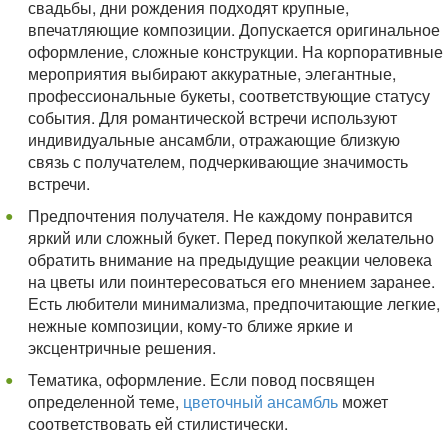
свадьбы, дни рождения подходят крупные,
впечатляющие композиции. Допускается оригинальное
оформление, сложные конструкции. На корпоративные
мероприятия выбирают аккуратные, элегантные,
профессиональные букеты, соответствующие статусу
события. Для романтической встречи используют
индивидуальные ансамбли, отражающие близкую
связь с получателем, подчеркивающие значимость
встречи.
Предпочтения получателя. Не каждому понравится
яркий или сложный букет. Перед покупкой желательно
обратить внимание на предыдущие реакции человека
на цветы или поинтересоваться его мнением заранее.
Есть любители минимализма, предпочитающие легкие,
нежные композиции, кому-то ближе яркие и
эксцентричные решения.
Тематика, оформление. Если повод посвящен
определенной теме,
цветочный ансамбль
может
соответствовать ей стилистически.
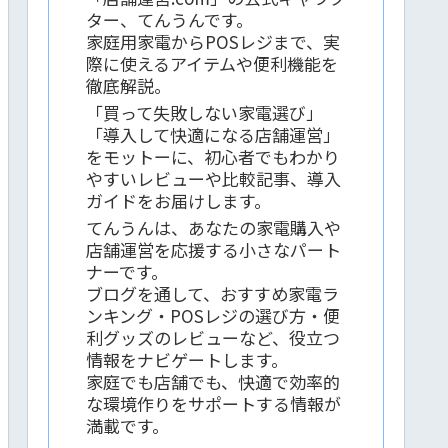
ター、てんうんです。
家庭用家電からPOSレジまで、実
際に使えるアイテムや便利機能を
徹底解説。
「買って失敗しない家電選び」
「導入して快適になる店舗運営」
をモットーに、初心者でもわかり
やすいレビューや比較記事、導入
ガイドをお届けします。
てんうんは、あなたの家電購入や
店舗運営を応援する小さなパート
ナーです。
ブログを通して、おすすめ家電ラ
ンキング・POSレジの選び方・便
利グッズのレビューなど、役立つ
情報をナビゲートします。
家庭でも店舗でも、快適で効率的
な環境作りをサポートする情報が
満載です。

*EXERCISE DETAILS*:
Beginning at the line with "события. Для романтической встречи используют" and ending at the last line of the listing above, retype each line exactly, including those two lines. Leave the pictures out.

*EXERCISE RESULT*:
события. Для романтической встречи используют
индивидуальные ансамбли, отражающие близкую
связь с получателем, подчеркивающие значимость
встречи.
Предпочтения получателя. Не каждому понравится
яркий или сложный букет. Перед покупкой желательно
обратить внимание на предыдущие реакции человека
на цветы или поинтересоваться его мнением заранее.
Есть любители минимализма, предпочитающие легкие,
нежные композиции, кому-то ближе яркие и
эксцентричные решения.
Тематика, оформление. Если повод посвящен
определенной теме,
цветочный ансамбль
может
соответствовать ей стилистически.
ター、てんうんです。
家庭用家電からPOSレジまで、実
際に使えるアイテムや便利機能を
徹底解説。
「買って失敗しない家電選び」
「導入して快適になる店舗運営」
をモットーに、初心者でもわかり
やすいレビューや比較記事、導入
ガイドをお届けします。
てんうんは、あなたの家電購入や
店舗運営を応援する小さなパート
ナーです。
ブログを通して、おすすめ家電ラ
ンキング・POSレジの選び方・便
利グッズのレビューなど、役立つ
情報をナビゲートします。
家庭でも店舗でも、快適で効率的
な環境作りをサポートする情報が
満載です。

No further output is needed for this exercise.